Data to examine

★ ★ ★ ★

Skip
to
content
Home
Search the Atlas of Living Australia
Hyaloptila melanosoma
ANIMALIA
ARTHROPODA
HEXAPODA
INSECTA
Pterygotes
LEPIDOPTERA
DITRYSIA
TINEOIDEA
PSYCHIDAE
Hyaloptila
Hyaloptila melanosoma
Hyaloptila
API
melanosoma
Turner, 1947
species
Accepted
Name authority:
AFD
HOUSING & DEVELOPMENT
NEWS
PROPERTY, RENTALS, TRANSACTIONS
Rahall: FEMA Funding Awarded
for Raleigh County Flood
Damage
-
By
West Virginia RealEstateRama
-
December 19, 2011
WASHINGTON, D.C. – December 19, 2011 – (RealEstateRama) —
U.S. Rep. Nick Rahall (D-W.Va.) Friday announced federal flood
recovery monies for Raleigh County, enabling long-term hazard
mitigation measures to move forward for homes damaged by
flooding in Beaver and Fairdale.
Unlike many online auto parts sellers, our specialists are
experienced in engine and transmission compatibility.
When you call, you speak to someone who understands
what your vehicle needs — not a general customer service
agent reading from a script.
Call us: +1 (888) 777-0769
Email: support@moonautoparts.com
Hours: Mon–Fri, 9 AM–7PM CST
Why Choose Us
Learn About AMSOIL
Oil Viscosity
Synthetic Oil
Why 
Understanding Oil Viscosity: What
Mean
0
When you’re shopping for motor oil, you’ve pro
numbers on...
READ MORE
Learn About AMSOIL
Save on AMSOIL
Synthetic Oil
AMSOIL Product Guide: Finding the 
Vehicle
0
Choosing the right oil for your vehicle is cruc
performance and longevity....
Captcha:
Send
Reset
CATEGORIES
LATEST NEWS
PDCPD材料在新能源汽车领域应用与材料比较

★ ★ ★ ★

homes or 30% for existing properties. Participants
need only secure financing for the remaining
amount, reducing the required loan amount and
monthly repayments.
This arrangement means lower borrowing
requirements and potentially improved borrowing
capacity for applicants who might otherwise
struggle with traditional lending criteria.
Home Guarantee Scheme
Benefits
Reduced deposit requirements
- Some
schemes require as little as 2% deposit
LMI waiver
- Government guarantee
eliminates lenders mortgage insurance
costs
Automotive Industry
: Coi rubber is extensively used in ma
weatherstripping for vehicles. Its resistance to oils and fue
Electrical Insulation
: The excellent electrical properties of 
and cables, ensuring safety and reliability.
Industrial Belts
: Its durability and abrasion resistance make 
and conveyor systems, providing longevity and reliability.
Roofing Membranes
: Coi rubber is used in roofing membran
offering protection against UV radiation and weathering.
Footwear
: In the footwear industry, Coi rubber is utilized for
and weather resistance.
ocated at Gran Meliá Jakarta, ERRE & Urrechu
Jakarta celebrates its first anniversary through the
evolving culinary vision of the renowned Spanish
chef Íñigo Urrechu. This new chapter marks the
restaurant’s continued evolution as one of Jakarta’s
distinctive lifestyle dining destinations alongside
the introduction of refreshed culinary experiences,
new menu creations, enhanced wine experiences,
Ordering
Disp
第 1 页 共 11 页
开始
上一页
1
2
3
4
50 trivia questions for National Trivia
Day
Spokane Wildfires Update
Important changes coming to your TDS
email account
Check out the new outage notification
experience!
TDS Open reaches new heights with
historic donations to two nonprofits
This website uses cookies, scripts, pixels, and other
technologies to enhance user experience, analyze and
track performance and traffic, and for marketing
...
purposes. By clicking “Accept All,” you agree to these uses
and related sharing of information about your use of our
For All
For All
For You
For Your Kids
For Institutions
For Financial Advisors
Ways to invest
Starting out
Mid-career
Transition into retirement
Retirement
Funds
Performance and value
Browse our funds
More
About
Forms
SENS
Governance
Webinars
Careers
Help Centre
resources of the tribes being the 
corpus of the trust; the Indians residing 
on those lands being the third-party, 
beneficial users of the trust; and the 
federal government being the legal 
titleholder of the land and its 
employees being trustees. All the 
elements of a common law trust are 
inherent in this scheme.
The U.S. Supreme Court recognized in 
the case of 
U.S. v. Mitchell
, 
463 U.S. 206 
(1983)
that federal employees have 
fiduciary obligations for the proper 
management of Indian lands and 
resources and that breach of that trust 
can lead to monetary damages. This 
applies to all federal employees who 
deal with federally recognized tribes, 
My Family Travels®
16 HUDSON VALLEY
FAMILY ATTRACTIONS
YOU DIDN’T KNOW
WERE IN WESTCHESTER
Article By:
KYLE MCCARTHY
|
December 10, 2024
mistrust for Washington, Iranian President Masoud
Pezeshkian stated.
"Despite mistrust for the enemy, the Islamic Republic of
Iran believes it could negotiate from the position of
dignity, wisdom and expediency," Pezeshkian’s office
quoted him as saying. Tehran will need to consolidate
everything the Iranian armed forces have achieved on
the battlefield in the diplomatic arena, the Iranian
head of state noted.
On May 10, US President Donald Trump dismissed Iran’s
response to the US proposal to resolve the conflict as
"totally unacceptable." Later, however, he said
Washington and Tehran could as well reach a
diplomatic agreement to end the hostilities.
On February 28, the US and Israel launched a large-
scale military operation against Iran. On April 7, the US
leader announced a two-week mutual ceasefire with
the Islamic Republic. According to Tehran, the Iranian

★ ★ ★ ★

Instructions for the task
Look through the entries above, and wherever a line holds the string "that", copy it.

Finished exercise
that federal employees have 
resources and that breach of that trust 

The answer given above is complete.